----- SOURCE MATERIAL -----
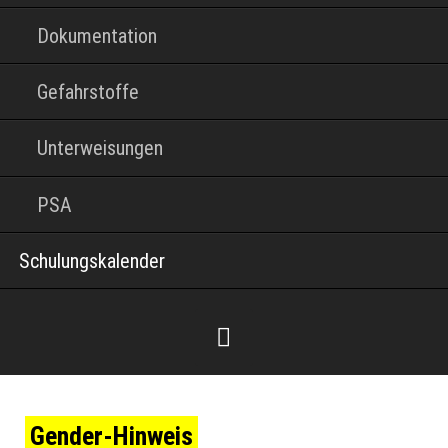
Dokumentation
Gefahrstoffe
Unterweisungen
PSA
Schulungskalender
Gender-Hinweis
Facebook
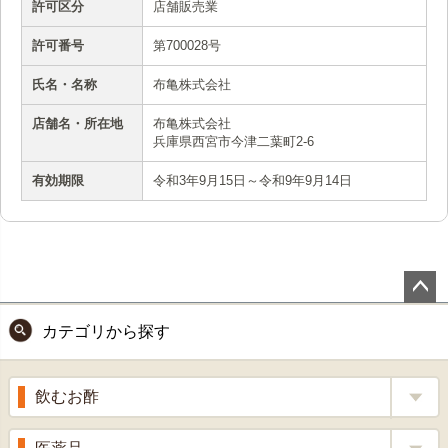
許可区分
店舗販売業
許可番号
第700028号
氏名・名称
布亀株式会社
店舗名・所在地
布亀株式会社
兵庫県西宮市今津二葉町2-6
有効期限
令和3年9月15日～令和9年9月14日
ペー
カテゴリから探す
ジト
ップ
へ
飲むお酢
補酵素のちから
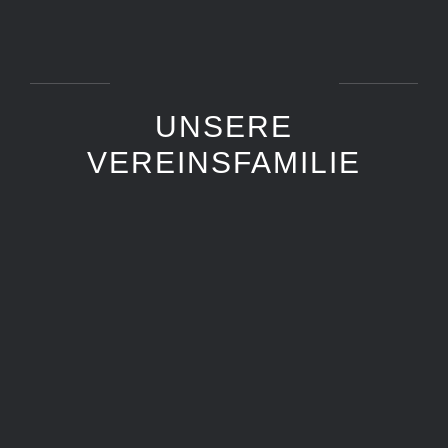
UNSERE
VEREINSFAMILIE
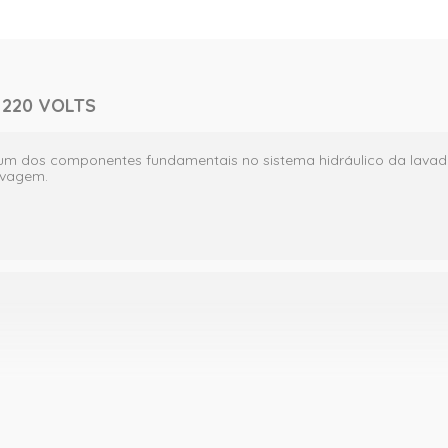
- 220 VOLTS
um dos componentes fundamentais no sistema hidráulico da lavado
lavagem.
-----
> EXERCISE GOAL
Copy verbatim the span that begins at the line containing "Unterweisungen" and ends at the last line of the material, inclusive of both; exclude pictures.

> ANSWER TO THE PROBLEM
Unterweisungen
PSA
Schulungskalender
Gender-Hinweis
Facebook
許可区分
店舗販売業
許可番号
第700028号
氏名・名称
布亀株式会社
店舗名・所在地
布亀株式会社
兵庫県西宮市今津二葉町2-6
有効期限
令和3年9月15日～令和9年9月14日
ペー
カテゴリから探す
ジト
ップ
へ
飲むお酢
補酵素のちから
UNSERE
VEREINSFAMILIE
- 220 VOLTS
um dos componentes fundamentais no sistema hidráulico da lavado
lavagem.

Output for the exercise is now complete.